Sie sagt, dass sie privilegiert aufgewachsen sei – davon will Astan KA der Heimat ihrer Mutter etwas zurückgeben. „Ich denke, Afrika braucht die Diaspora.“ Bei Afropollination wurde ihr die ruandische Singer/Songwriterin Binghi als Partnerin zugeteilt – ein „perfect match“ sei das gewesen, sagt Astan KA. Sie nennt ihre Musik spaßeshalber „Gangsta Jazz“. Und der sei genauso „futuristic“ wie „anchestral“. Auch Astans Partner Exocé ist als Performer und Tänzer an Afropollination beteiligt.

Freuen kann man sich im Festsaal Kreuzberg ebenfalls auf den Heavy-Bass-Sound von Chrisman, der inzwischen die Nyege Nyege-Studios leitet, und auf DJ Mp3, der den neusten Gqom aus Durban am Indischen Ozean im Gepäck hat. Zwar ist der luftige Ampiano-House in Südafrika die Musik der Stunde, doch der düstere Gqom ist es allemal wert, international mehr Beachtung zu finden.

Der Sound der Armenviertel

Die vielleicht heißeste Musik kommt aus Tansania: Singeli, der Sound der Armenviertel Daressalams. Vom traditionellen Taarab beeinflusste, auf Suaheli gesungene Songs (wenn sie überhaupt Vocals haben), die trashige Synthie-Loops und Soukous-Samples auf ungeahnte Geschwindigkeiten treiben – Beats mit über 200 bpm sind hier ebenso die Regel wie eine Cyberpunk-Ästhetik, bei der viele MCs Namen von Antivirus-Software tragen. Singeli sei die „womöglich räudigste, lauteste und schnellste aller afrikanischen Dancehall-Varianten“, schreibt der Journalist Jonathan Fischer.

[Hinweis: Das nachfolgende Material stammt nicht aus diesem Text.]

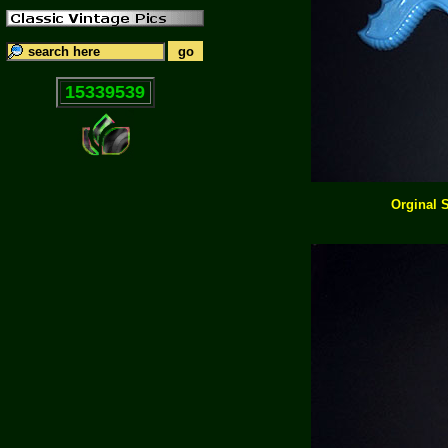
15339539
Orginal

Nach Berlin kommen mit Sisso und Maiko zwei Pioniere des Genres. Sisso hatte 2017 mit seinem bei Nyege Nyege Tapes als Kassette veröffentlichten Album „Sounds of Sisso“ den Singeli erstmals über Tansania hinaus ins Gespräch gebracht.

Ein Highlight dürfte auch der Auftritt von DJ Diaki (Mali) und Jay Mitta (Tansania) werden. Schon zu Jahresanfang haben sie beim CTM-Festival zusammen mit der Wahlberliner Produzentin Zoë Mc Pherson das Berghain gerockt. Zu Beginn gab es da zwar einen Moment der Überraschung, bis das Publikum begriff, dass es den rasanten digitalisierten Balafon-Kaskaden von Diaki im Mix mit dem ähnlich schnellen Singeli von Jay Mitta und der elektronischen Unterfütterung durch Zoë nur angemessen begegnen kann, indem mensch seinen Körper in Bewegung versetzt, sich schüttelt und bis zum letzten Trommelschlag nicht mehr damit aufhört.

Wer am Samstag und Sonntag in den Festsaal Kreuzberg kommt, sollte darauf vorbereitet sein. Es werde „insane“ werden, frohlockt Astan KA. Wer das verpasst, ist selber schuld.